Rapid advances in the technology and reduction in the cost of DNA sequencing have led to increasingly rapid translation of genomic information into clinical applications [3]. As a consequence the number of genetic tests is growing, and becoming currently available for clinical testing [4]. However, genetic tests are generally time-consuming and expensive, and they should be used with sufficient consideration of their necessity and value in managing the patient's condition. Therefore, it is imperative that cardiologists know the basis for genetic cardiovascular disorders and the medical implications of these defects in order to improve their expertise as well as to ensure an appropriate practical use of genetic tests in the clinical setting. The purpose of this paper is to provide a concise overview of the genetic etiology as well as the clinical utilities and limitations of genetic testing for the heritable form of hypertrophic and dilated cardiomyopathies.

The genetics of cardiomyopathies

Diseases identified as "genetic" can be typically classified into two categories: Mendelian diseases and multifactorial diseases. Mendelian diseases or monogenic diseases are rare, and only one mutation in a given gene is responsible for inheritance of the disease in a given family. Genetic diseases, in the second group, occur more commonly in the population and are often recognized as "running in families" [5]. The genetic model underlying a multifactorial disease is often complex since it may be related to the interaction or additive effect of multiple genes as well as to the presence or absence of environmental factors (Figure 1). Congenital heart disease, coronary heart disease, venous thrombosis, and diabetes mellitus fall into this category.

Figure 1
figure 1

Single gene disorders or complex traits. A single rare mutation can fully account for a Mendelian disease; clinical variability can be, however, observed even for determined monogenic disease, and this variability may itself involve genetic factors, the so-called modifier genes. In contrast to monogenic traits, complex traits have many contributing genes and non-genetic influences.
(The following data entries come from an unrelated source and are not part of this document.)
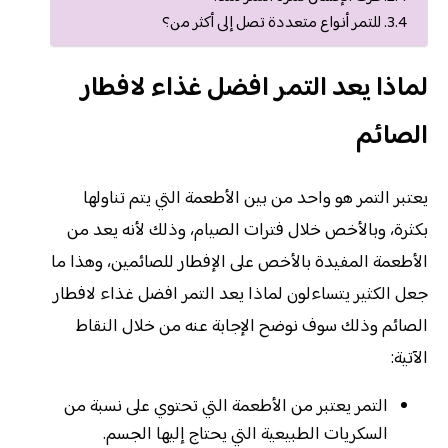
للتمر أنواع متعددة تصل إلى أكثر من؟
لماذا يعد التمر افضل غذاء لافطار
الصائم
يعتبر التمر هو واحد من بين الأطعمة التي يتم تناولها
بكثرة، وبالأخص خلال فترات الصيام، وذلك لأنه يعد من
الأطعمة المفيدة بالأخص على الإفطار للصائمين، وهذا ما
جعل الكثير يتساءلون لماذا يعد التمر افضل غذاء لافطار
الصائم وذلك سوف نوضح الإجابة عنه من خلال النقاط
الآتية:
التمر يعتبر من الأطعمة التي تحتوي على نسبة من
السكريات الطبيعية التي يحتاج إليها الجسم.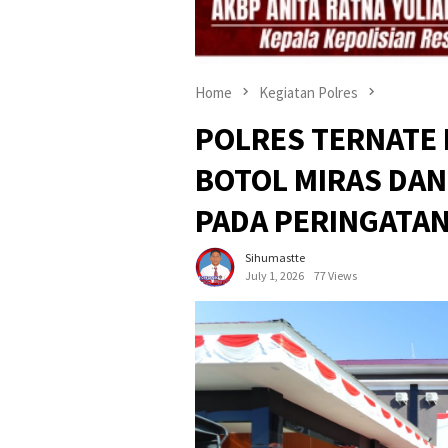
Home
Kegiatan Polres
POLRES TERNATE
BOTOL MIRAS DAN
PADA PERINGATAN
Sihumastte
July 1, 2026
77 Views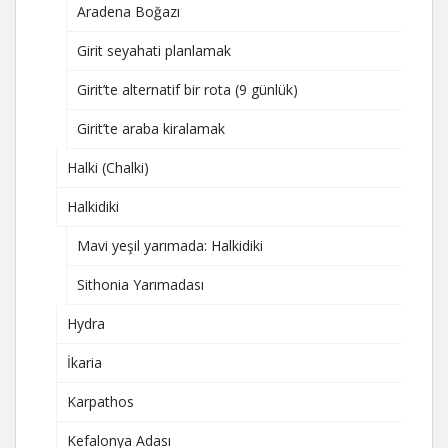
Aradena Boğazı
Girit seyahati planlamak
Girit’te alternatif bir rota (9 günlük)
Girit’te araba kiralamak
Halki (Chalki)
Halkidiki
Mavi yeşil yarımada: Halkidiki
Sithonia Yarımadası
Hydra
İkaria
Karpathos
Kefalonya Adası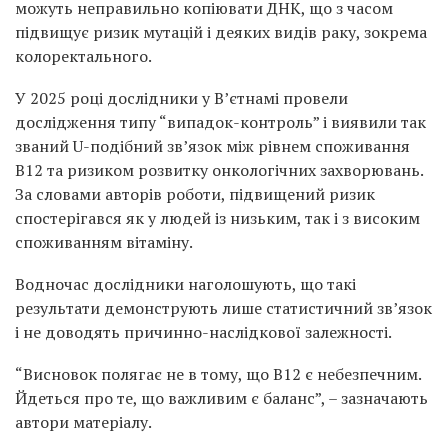
можуть неправильно копіювати ДНК, що з часом
підвищує ризик мутацій і деяких видів раку, зокрема
колоректального.
У 2025 році дослідники у В’єтнамі провели
дослідження типу “випадок-контроль” і виявили так
званий U-подібний зв’язок між рівнем споживання
B12 та ризиком розвитку онкологічних захворювань.
За словами авторів роботи, підвищений ризик
спостерігався як у людей із низьким, так і з високим
споживанням вітаміну.
Водночас дослідники наголошують, що такі
результати демонструють лише статистичний зв’язок
і не доводять причинно-наслідкової залежності.
“Висновок полягає не в тому, що B12 є небезпечним.
Йдеться про те, що важливим є баланс”, – зазначають
автори матеріалу.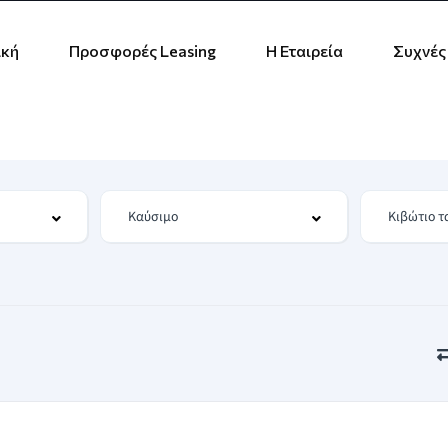
ική
Προσφορές Leasing
Η Εταιρεία
Συχνές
Heritable hypertrophic and dilated cardiomyopathies are monogenic diseases, caused by mutations in key genes that lead to the absence or abnormality of myocardial proteins [5].

Disease-causing gene mutations have been identified in approximately two-thirds of cases of hypertrophic cardiomyopathy (HCM) and about 50% of idiopathic dilated cardiomyopathy (DCM).
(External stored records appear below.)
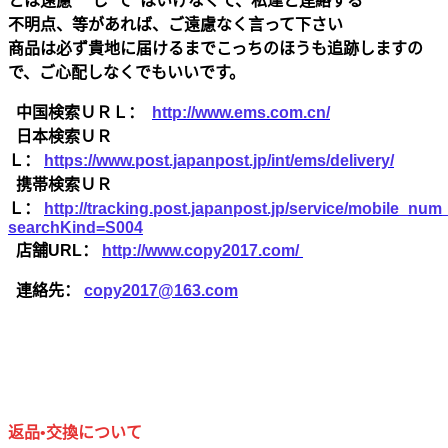
とは遠慮 し て はいけなくて、私達と連絡する
不明点、等があれば、ご遠慮なく言って下さい
商品は必ず貴地に届けるまでこっちのほうも追跡しますの
で、ご心配しなくでもいいです。
中国検索ＵＲＬ：
http://www.ems.com.cn/
日本検索ＵＲ
Ｌ：
https://www.post.japanpost.jp/int/ems/delivery/
携帯検索ＵＲ
Ｌ：
http://tracking.post.japanpost.jp/service/mobile_nu
searchKind=S004
店舗URL：
http://www.copy2017.com/
連絡先：
copy2017@163.com
返品•交換について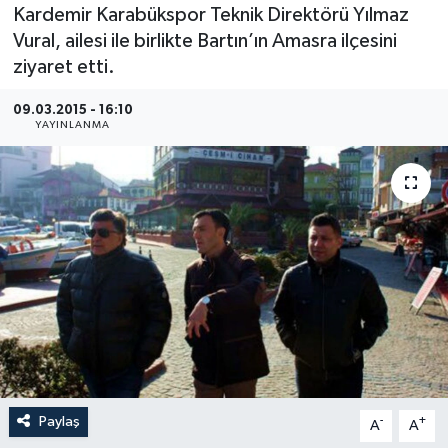
Kardemir Karabükspor Teknik Direktörü Yılmaz
Medya
Vural, ailesi ile birlikte Bartın’ın Amasra ilçesini
ziyaret etti.
Sağlık
09.03.2015 - 16:10
YAYINLANMA
Sinema
Sivil Toplum
Siyaset
Spor
Tarım
Turizm
Paylaş
-
+
A
A
Yaşam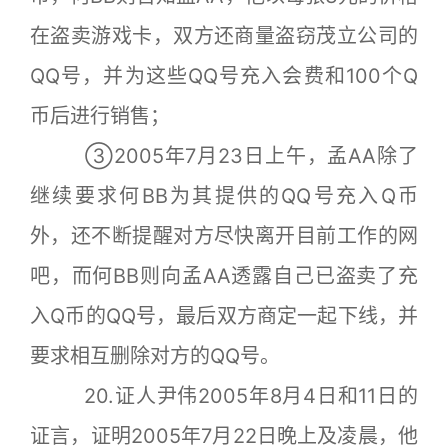
在盗卖游戏卡，双方还商量盗窃茂立公司的
QQ号，并为这些QQ号充入会费和100个Q
币后进行销售；
③2005年7月23日上午，孟AA除了
继续要求何BB为其提供的QQ号充入Q币
外，还不断提醒对方尽快离开目前工作的网
吧，而何BB则向孟AA透露自己已盗卖了充
入Q币的QQ号，最后双方商定一起下线，并
要求相互删除对方的QQ号。
20.证人尹伟2005年8月4日和11日的
证言，证明2005年7月22日晚上及凌晨，他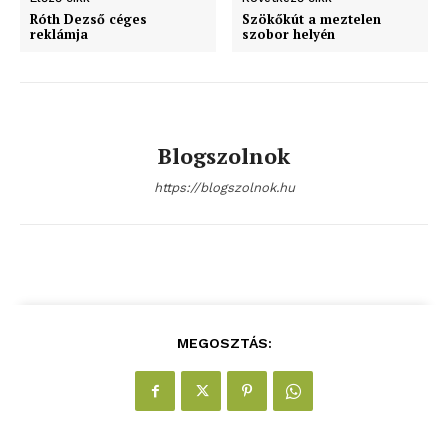
blogSZOLNOK
Róth Dezső céges
Szökőkút a meztelen
szubjektív élményportál
reklámja
szobor helyén
Blogszolnok
https://blogszolnok.hu
ELŐFIZETÉS
MEGOSZTÁS:
Hasznos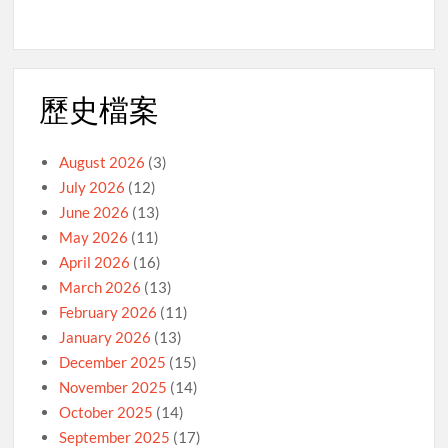
歷史檔案
August 2026
(3)
July 2026
(12)
June 2026
(13)
May 2026
(11)
April 2026
(16)
March 2026
(13)
February 2026
(11)
January 2026
(13)
December 2025
(15)
November 2025
(14)
October 2025
(14)
September 2025
(17)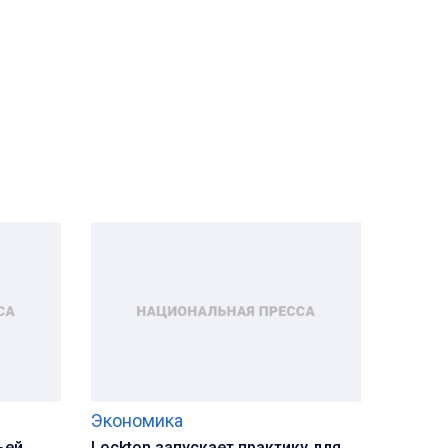
Экономика
ьей
Lockton запускает практику для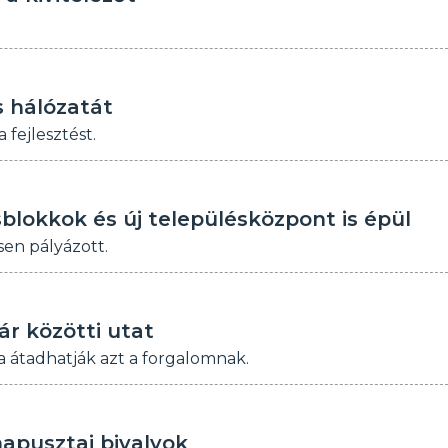
s hálózatát
fejlesztést.
sblokkok és új településközpont is épül
sen pályázott.
r közötti utat
a átadhatják azt a forgalomnak.
apusztai bivalyok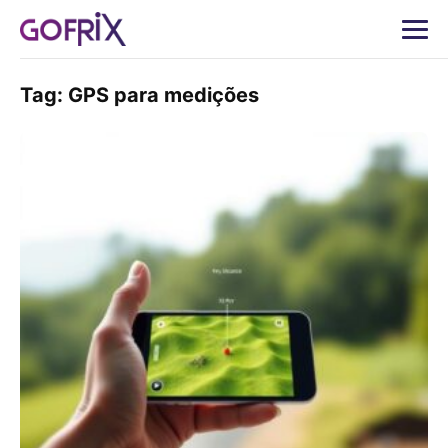
Tag:
GPS para medições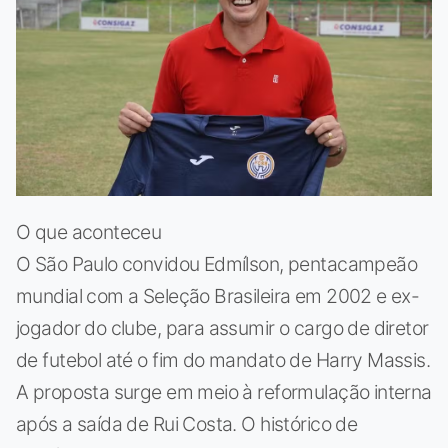
O que aconteceu
O São Paulo convidou Edmílson, pentacampeão
mundial com a Seleção Brasileira em 2002 e ex-
jogador do clube, para assumir o cargo de diretor
de futebol até o fim do mandato de Harry Massis.
A proposta surge em meio à reformulação interna
após a saída de Rui Costa. O histórico de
Various types of mutations can occur in DNA, including non-sense (stop codons), missense mutations (causing aminoacid substitution) and splice-site. Mostly, newly detected mutations for heritable cardiovascular disorders are missense. For these mutations, it is difficult to establish their pathogenicity, unless specific functional test are available. Presently, pathogenicity is presumed when the substitution affects a very conserved sequence through evolution, or it was reportedly associated to disease in independent patients.

The accurate reconstruction of family history is crucial element for diagnosis of genetic cardiomyopathy [6].

The family history should encompass at least 3 generations with a careful and complete history about the family members, including demographic and medical information [7].

The family history may provide additional relevant information, such as age of onset and penetrance, and help to identify the patterns of inheritance (Figure 2).

Figure 2
figure 2

Autosomal and X-linked patterns of inheritance. In autosomal dominant inheritance, family history typically reveals that the disorder is usually present in every generation, and there is a 50% chance of inheriting the mutation. In autosomal recessive inheritance, the condition appears to "skip" generations. Parents of an affected have a 25% chance of having an affected child and a 50% chance of having a carrier child in each pregnancy. In X-linked dominant inheritance, all daughters of an affected man are affected, sons and daughters of carrier women have a 50% risk of being affected. In X-linked recessive inheritance, there is a 50% chance that each son of a carrier woman will also be affected. No male-male transmission is observed.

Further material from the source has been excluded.